Reproduce the listing below exactly. Pictures do not belong in the copy.

Data shown section start

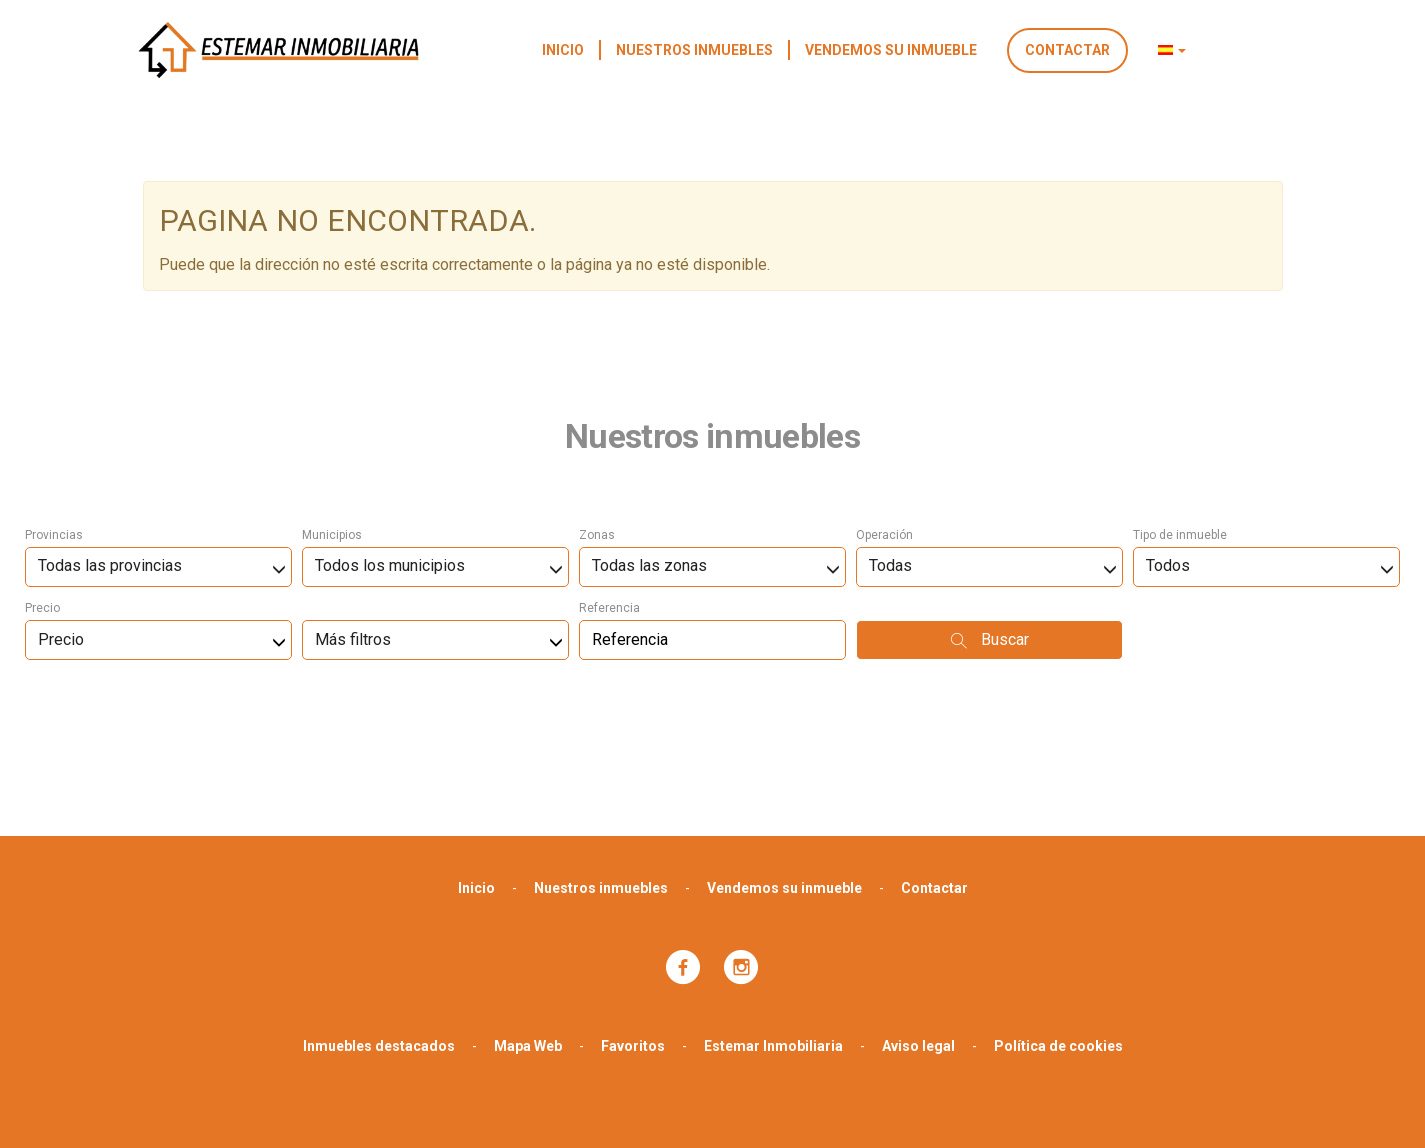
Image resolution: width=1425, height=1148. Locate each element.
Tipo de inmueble (1180, 429)
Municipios (332, 429)
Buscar (990, 533)
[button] (1172, 50)
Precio (42, 502)
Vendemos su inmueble (891, 50)
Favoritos (633, 940)
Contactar (1067, 50)
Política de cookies (1058, 940)
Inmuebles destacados (379, 940)
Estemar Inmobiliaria (773, 940)
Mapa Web (528, 940)
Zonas (597, 429)
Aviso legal (918, 940)
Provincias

Data shown section end

= Your solution =
Image resolution: width=1425, height=1148. Locate each element.
Tipo de inmueble (1180, 429)
Municipios (332, 429)
Buscar (990, 533)
[button] (1172, 50)
Precio (42, 502)
Vendemos su inmueble (891, 50)
Favoritos (633, 940)
Contactar (1067, 50)
Política de cookies (1058, 940)
Inmuebles destacados (379, 940)
Estemar Inmobiliaria (773, 940)
Mapa Web (528, 940)
Zonas (597, 429)
Aviso legal (918, 940)
Provincias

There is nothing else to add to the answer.